Exactly 15 years earlier, the same two teams hooked up on a deal that saw reliever Jim Winn go to Chicago, while outfielder John Cangelosi came to Pittsburgh. Cangelosi was 24 years old at the time, coming off his first full season in the majors. He hit .235 in 137 games for the White Sox in 1986, stealing 50 bases and drawing 71 walks. Winn, who was 27 years old, went 3-5, 3.58 in 88 innings for the Pirates in 1986. It was his first full season in the majors and the fourth season that he played with Pittsburgh. After the trade, Winn posted a 4.79 ERA in 94 relief innings during his only season with the White Sox. His Major League career ended with nine games for the Minnesota Twins in 1988. Cangelosi spent four seasons in Pittsburgh, mostly playing off the bench. He started just 90 games over those four years, and in 349 total games with the Pirates, he hit .243 with 48 stolen bases and 93 runs scored.

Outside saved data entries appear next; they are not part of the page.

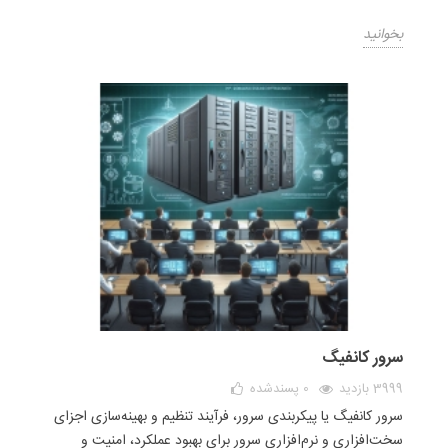
بخوانید
سرور کانفیگ
3999 بازدید
0
پسندشده
سرور کانفیگ یا پیکربندی سرور، فرآیند تنظیم و بهینه‌سازی اجزای
سخت‌افزاری و نرم‌افزاری سرور برای بهبود عملکرد، امنیت و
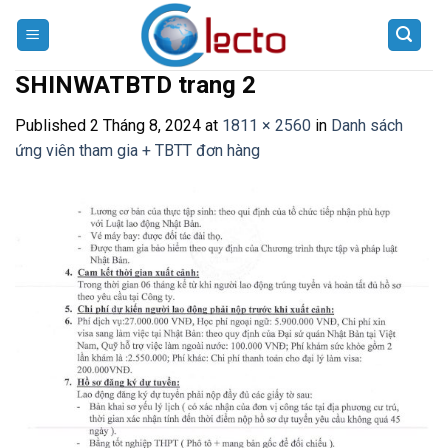
Skip
to
content
SHINWATBTD trang 2
Published
2 Tháng 8, 2024
at
1811 × 2560
in
Danh sách
ứng viên tham gia + TBTT đơn hàng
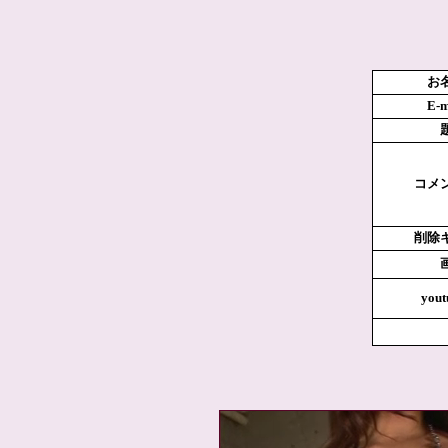
お
E-m
コメ
削除
yout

Montana DuRapau, pitcher for the 2019 Pirates. At 22 years old in 2014, he was a 32nd round draft pick of the Pirates out of Bethune-Cookman University. DuRapau, who already pitched 117 innings in 2014 before joining the Pirates, was given a starting role for Jamestown of the New York-Penn League. He put up a 2.21 ERA in 61 innings, with 57 strikeouts. The next season he saw action at three levels, working his way from Low-A to Double-A, while spending most of the year playing for Bradenton in the Florida State League. Combined between three stops, he had a 1.38 ERA in 72 innings over 44 appearances. DuRapau spent the entire 2016 season in Double-A, posting a 3.63 ERA in 49.1 innings over 50 appearances. He went to the Arizona Fall League after the season and had a 5.40 ERA in ten appearances. He split the 2017 season between Double-A and Triple-A, combining for a 2.04 ERA in 53 innings, with 62 strikeouts. DuRapau failed a drug suspension over the off-season and he was limited to just 30.2 innings in 2018. It seemed to have sidetracked his career, but the Pirates were desperate for pitching in 2019 due to numerous injuries and he got multiple chances at the big league level. That was helped by an All-Star season in Triple-A, where he had 2.14 ERA in 46.1 innings, during a season in which the International League was using big league baseballs, which resulted in a huge jump in offense. He had six different stints with the Pirates in 2019, making a total of 14 appearances, including two starts. He put up a 9.35 ERA in 17.1 innings. He didn’t play during the shortened 2020 season and became a free agent at the end of the year. DuRapau signed with the Oakland A’s for the 2021 season just two weeks after reaching free agency.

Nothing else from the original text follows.